The Weekend Leader - Beyond classes

IIT students help Burmese refugees overcome problems

Akash Bisht   |   New Delhi


Vol 2 | Issue 25

On a hot summer afternoon, a group of students from IIT Delhi sit on a mat in a small dilapidated room in Vikaspuri, a suburb of the national capital. A small water cooler, which is hardly of any relief from the scorching heat, is chugging slowly at a corner. A few chairs and some books on the struggles in Burma and Nepal are neatly stacked at one end of the room, which belong to three Burmese refugees.

More than 10,000 Burmese refugees live in this West Delhi locality and many more are on their way to make India their home as the brutal military regime in Burma continues to unleash a reign of terror on their own people.

Skilled hands: The Burmese refugees in Delhi are skilled in making handmade goods like handbags, laptop bags, and shawls 

But the Burmese live in obscure margins amidst poverty, lack of adequate and acceptable livelihoods, untenable living conditions and poor health facilities. They also find it difficult to integrate with the local community in the world’s second largest democracy, which is home to more than a billion people from diverse backgrounds. Hardly does the media or the political class or other organisations raise a voice in support of them.

But this group of youngsters from IIT decided to reach out to them by helping the Burmese avail economic opportunities and also making them feel at home in a foreign land. “We decided to work for the community after we interacted with members of the Burmese community at a conference in October. Under the guidance of Dr Achan Mungleng from Euro Burma Organisation and the overall support of charter organizations such as UNHCR, we have been able to familiarize ourselves with the community and start our project,” says Naman, a third year student with IIT Delhi.

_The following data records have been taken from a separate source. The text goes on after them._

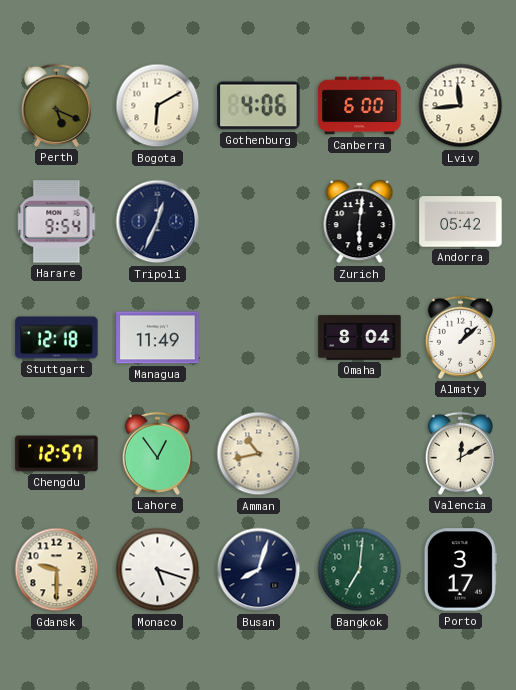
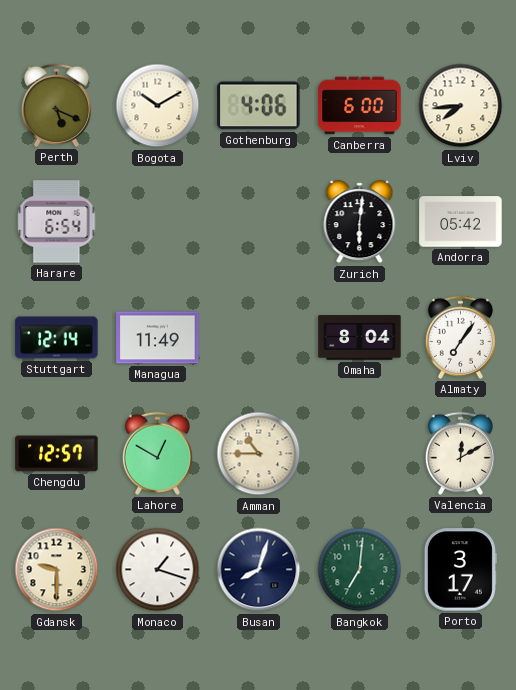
Bogota: 6:10 -> 10:10
Lviv: 11:44 -> 7:44
Harare: 9:54 -> 6:54
Tripoli: 12:34 -> none
Stuttgart: 12:18 -> 12:14
Almaty: 1:08 -> 7:06
Lahore: 12:54 -> 12:50
Amman: 10:43 -> 10:45
Monaco: 5:18 -> 1:18
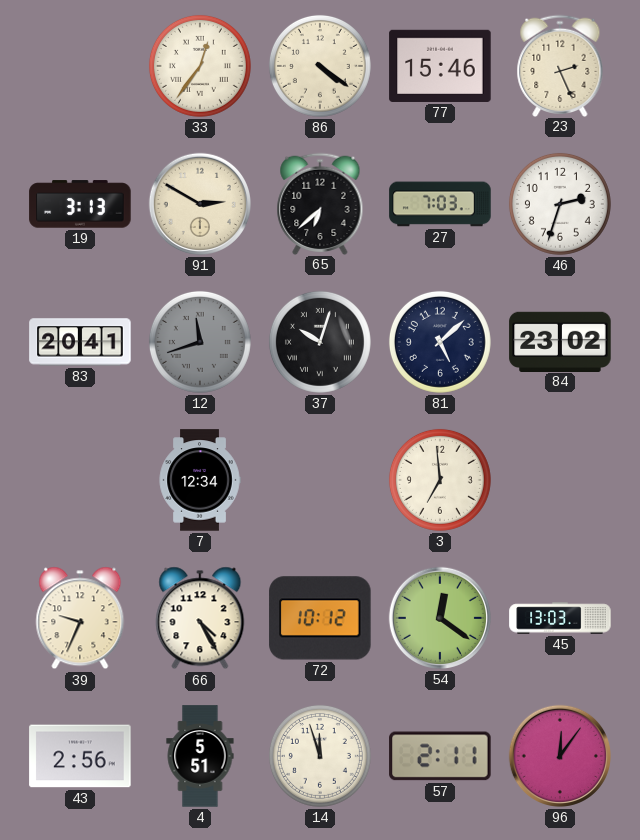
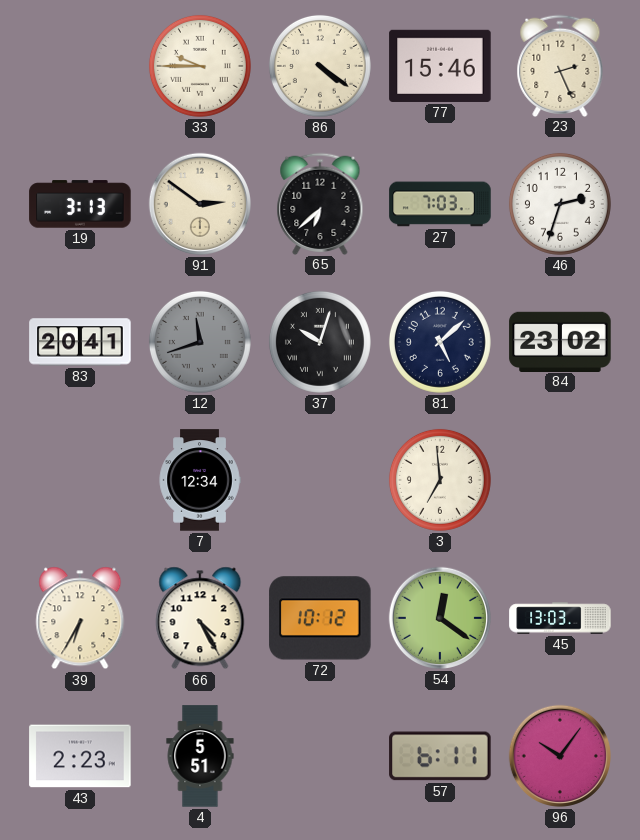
33: 12:36 -> 9:45
91: 2:50 -> 2:51
39: 9:34 -> 6:35
43: 2:56 -> 2:23
14: 11:57 -> none
57: 2:11 -> 6:11
96: 12:06 -> 10:06
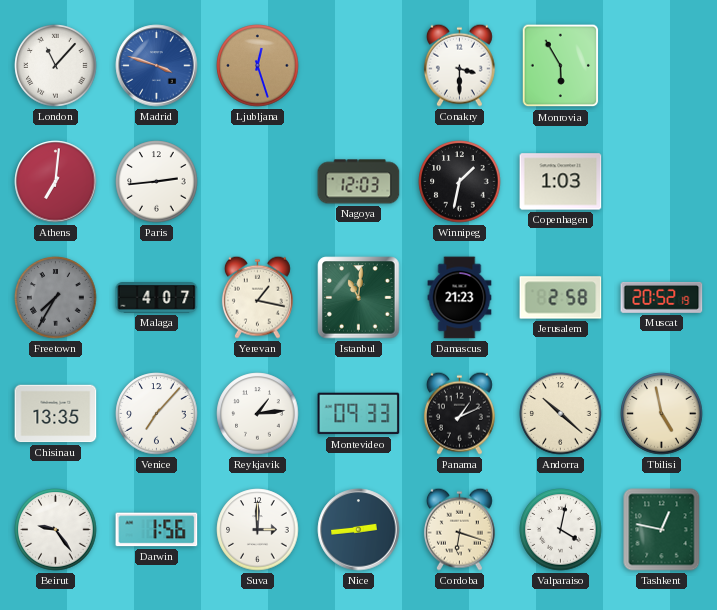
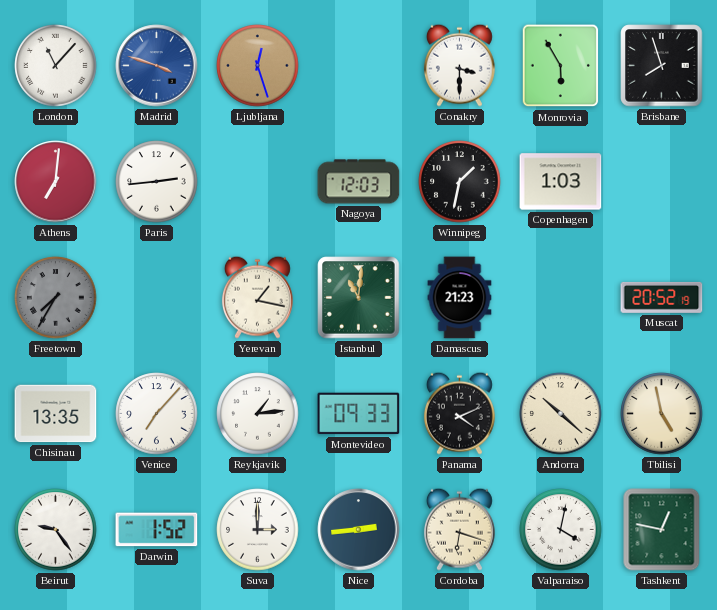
Brisbane: none -> 7:57
Malaga: 4:07 -> none
Jerusalem: 2:58 -> none
Panama: 1:11 -> 4:11
Darwin: 1:56 -> 1:52
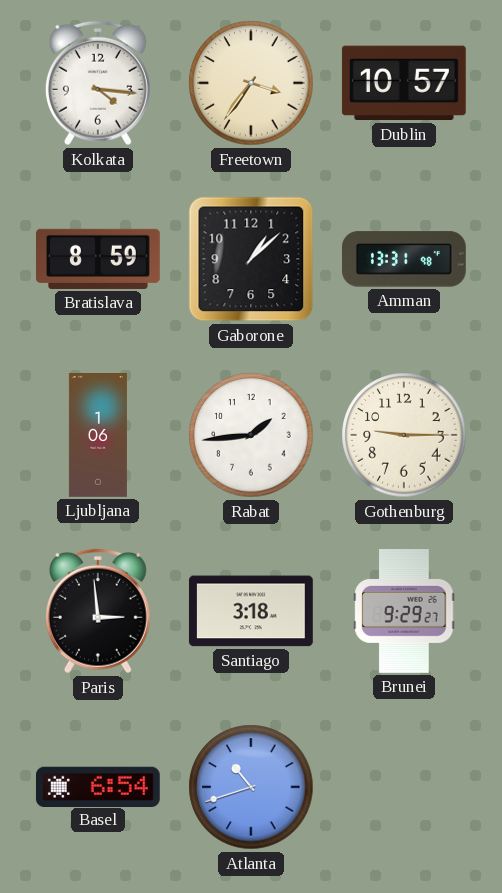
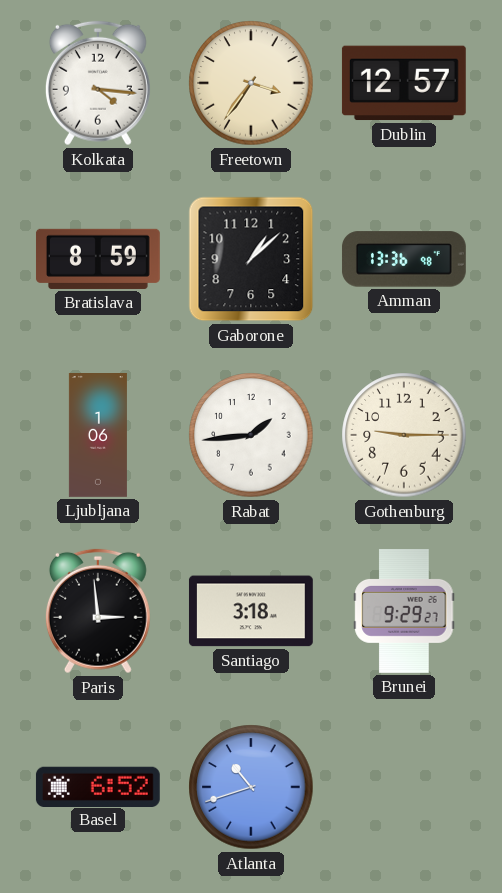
Dublin: 10:57 -> 12:57
Amman: 13:31 -> 13:36
Basel: 6:54 -> 6:52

She is part of a 23 member student group, SIFE (Students in Free Enterprise), IIT Delhi, that aims to play a proactive role in the development and economic sustainability of a group of people so far neglected. SIFE is an international non-profit organization that mobilizes university students to make a difference in their communities while developing the skills to become socially responsible business leaders.

United for a cause: The 23-member SIFE group in IIT Delhi has vowed to help the Burmese refugees lead a better life 

“After we saw the hardships that these Burmese refugees were enduring, we decided to launch Project Aarambh that aimed at the overall development of these individuals. We wanted to work for the society and this we believe was the trigger for this project,” says Arpit Khandelwal. The project aimed at promotion of women based small entrepreneurial units.

Under promotion of women based small entrepreneurial units, the group will market handmade goods like handbags, laptop bags, purses, woolens, coats, shawls – all traditional Burmese designs. “Our major achievement was our collaboration with Dastakar - a society for promoting crafts – which, besides providing markets, also acts as a resource centre imparting training on quality control, exposure to market demand and guidance from experts in design and production,” says Monica, another student from IIT.

The group also runs a placement cell that helps these refugees in getting jobs. In its first month itself the group has helped 10 refugees in securing a job. “We act as an interface between the employers and Burmese nationals. We are training them in working ethics and also familiarising them with Indian culture,” adds Khandelwal.

“Most of us can’t speak English or Hindi and don’t have work permits. So we were exploited by our employers who would not give us salaries or pay too less. This is where SIFE came in and helped us negotiate a fair deal. They have been of great help and I am sure that more and more Burmese refugees would align with them for a better and just future,” mentions Hkawn, a young Burmese refugee.

Naman adds, “The Burma they fled and hope to return to is carried in their hearts. Wherever they go, they create a little Burma. It is this culture that we want the world to get a taste of. It is this spirit, we salute. It is their story that we want the world to listen to.”